Records for this task
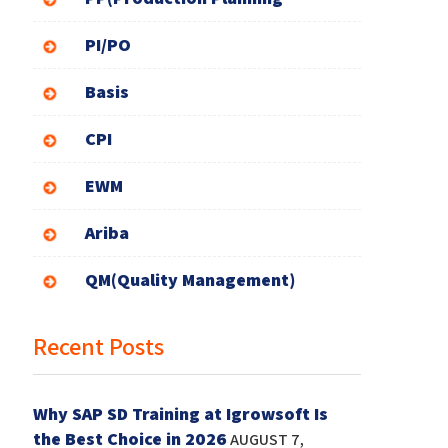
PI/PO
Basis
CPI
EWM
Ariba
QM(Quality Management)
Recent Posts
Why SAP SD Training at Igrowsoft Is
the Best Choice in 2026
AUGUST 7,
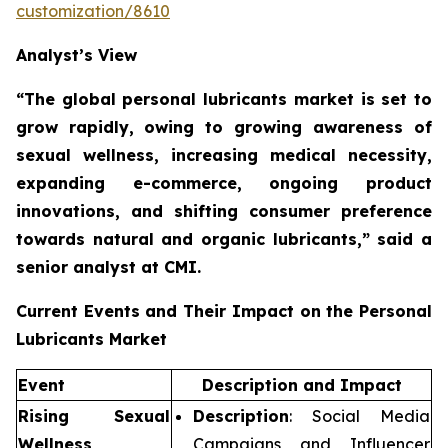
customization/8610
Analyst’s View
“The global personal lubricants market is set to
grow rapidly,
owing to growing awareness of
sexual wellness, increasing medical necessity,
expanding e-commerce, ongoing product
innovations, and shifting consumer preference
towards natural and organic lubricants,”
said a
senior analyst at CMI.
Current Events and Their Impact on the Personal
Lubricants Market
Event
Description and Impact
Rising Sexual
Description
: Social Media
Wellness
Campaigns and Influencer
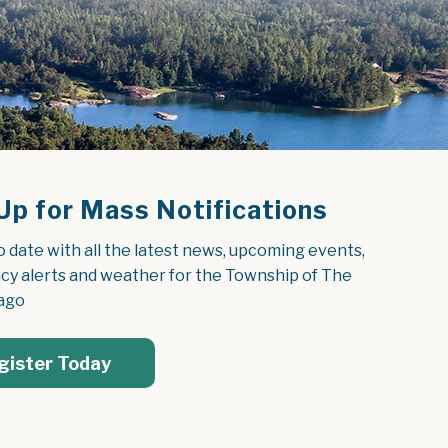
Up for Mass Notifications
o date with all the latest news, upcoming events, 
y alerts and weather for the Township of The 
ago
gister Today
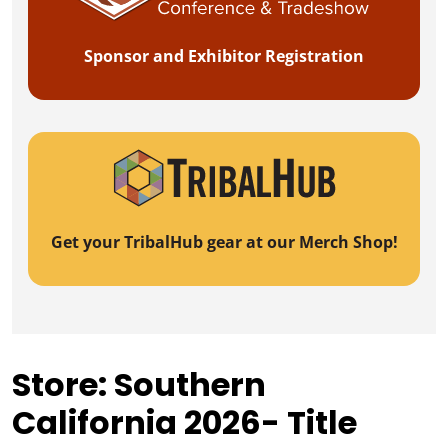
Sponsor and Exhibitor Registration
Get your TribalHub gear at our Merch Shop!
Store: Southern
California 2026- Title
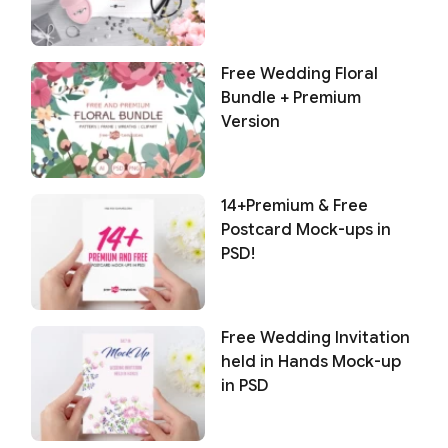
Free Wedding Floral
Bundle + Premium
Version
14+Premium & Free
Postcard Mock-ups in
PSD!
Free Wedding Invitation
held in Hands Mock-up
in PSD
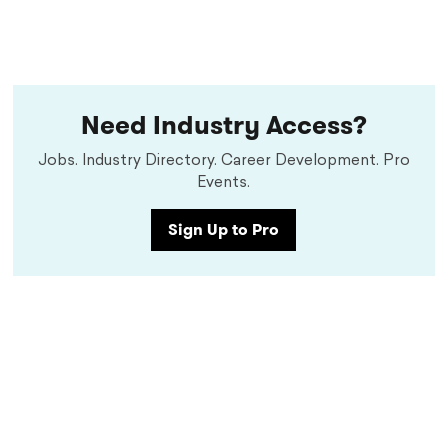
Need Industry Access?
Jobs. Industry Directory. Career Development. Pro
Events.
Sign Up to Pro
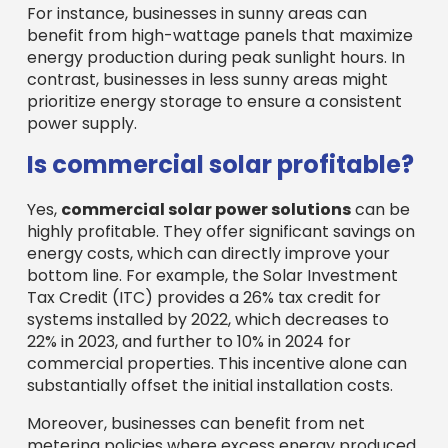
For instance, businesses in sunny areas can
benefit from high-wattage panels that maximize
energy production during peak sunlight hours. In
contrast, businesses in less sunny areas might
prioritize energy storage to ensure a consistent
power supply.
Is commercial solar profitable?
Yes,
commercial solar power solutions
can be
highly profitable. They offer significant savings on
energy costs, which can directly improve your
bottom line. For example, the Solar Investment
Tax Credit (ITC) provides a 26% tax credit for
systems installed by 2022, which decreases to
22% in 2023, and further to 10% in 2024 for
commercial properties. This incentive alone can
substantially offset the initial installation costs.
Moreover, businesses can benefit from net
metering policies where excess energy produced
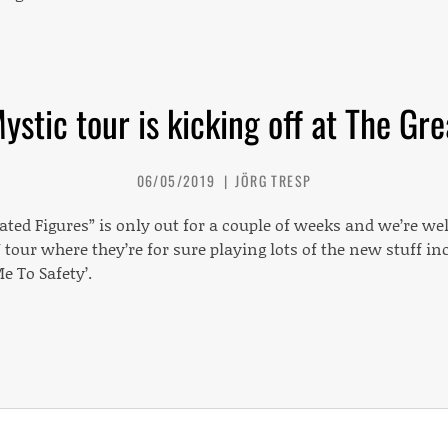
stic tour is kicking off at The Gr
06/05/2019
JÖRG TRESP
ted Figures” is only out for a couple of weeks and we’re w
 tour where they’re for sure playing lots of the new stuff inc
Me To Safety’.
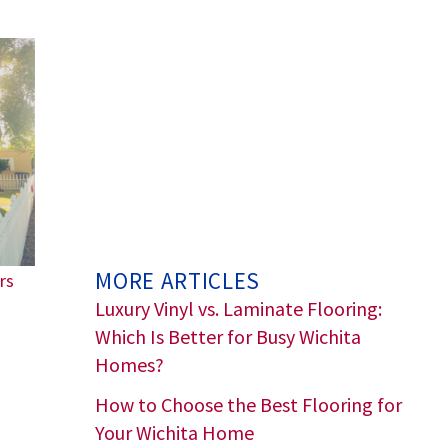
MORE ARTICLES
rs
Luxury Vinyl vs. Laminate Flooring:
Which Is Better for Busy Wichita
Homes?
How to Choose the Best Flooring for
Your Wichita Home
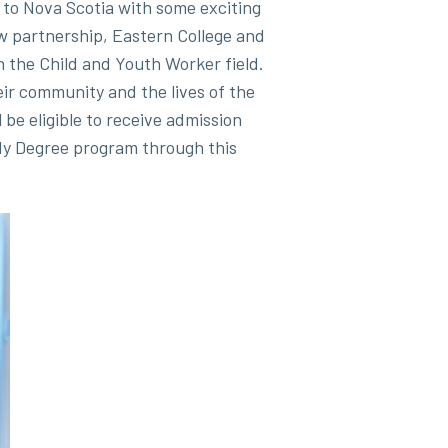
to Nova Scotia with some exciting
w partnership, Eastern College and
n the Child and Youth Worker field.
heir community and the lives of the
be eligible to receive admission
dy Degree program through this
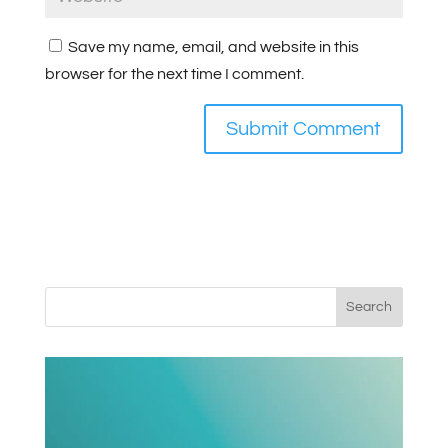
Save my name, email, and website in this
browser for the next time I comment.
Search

What the task requires
A single number is required: the count of lines in the material above that contain the word "Free".

Solution for this task
3